Task brief: In the material below, the lines containing the word "Lifelong" are required; copy each of them.

━━━

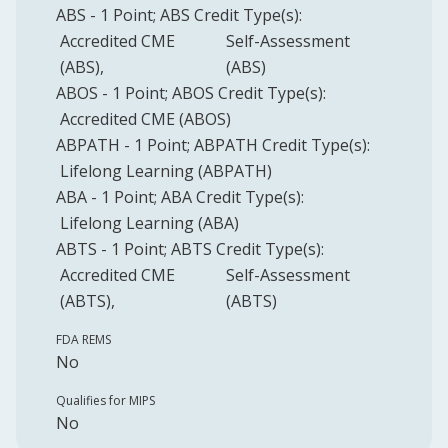
ABS
-
1
Point
;
ABS
Credit Type(s):
Accredited CME
Self-Assessment
(ABS)
(ABS)
ABOS
-
1
Point
;
ABOS
Credit Type(s):
Accredited CME (ABOS)
ABPATH
-
1
Point
;
ABPATH
Credit Type(s):
Lifelong Learning (ABPATH)
ABA
-
1
Point
;
ABA
Credit Type(s):
Lifelong Learning (ABA)
ABTS
-
1
Point
;
ABTS
Credit Type(s):
Accredited CME
Self-Assessment
(ABTS)
(ABTS)
FDA REMS
No
Qualifies for MIPS
No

━━━

Result:
Lifelong Learning (ABPATH)
Lifelong Learning (ABA)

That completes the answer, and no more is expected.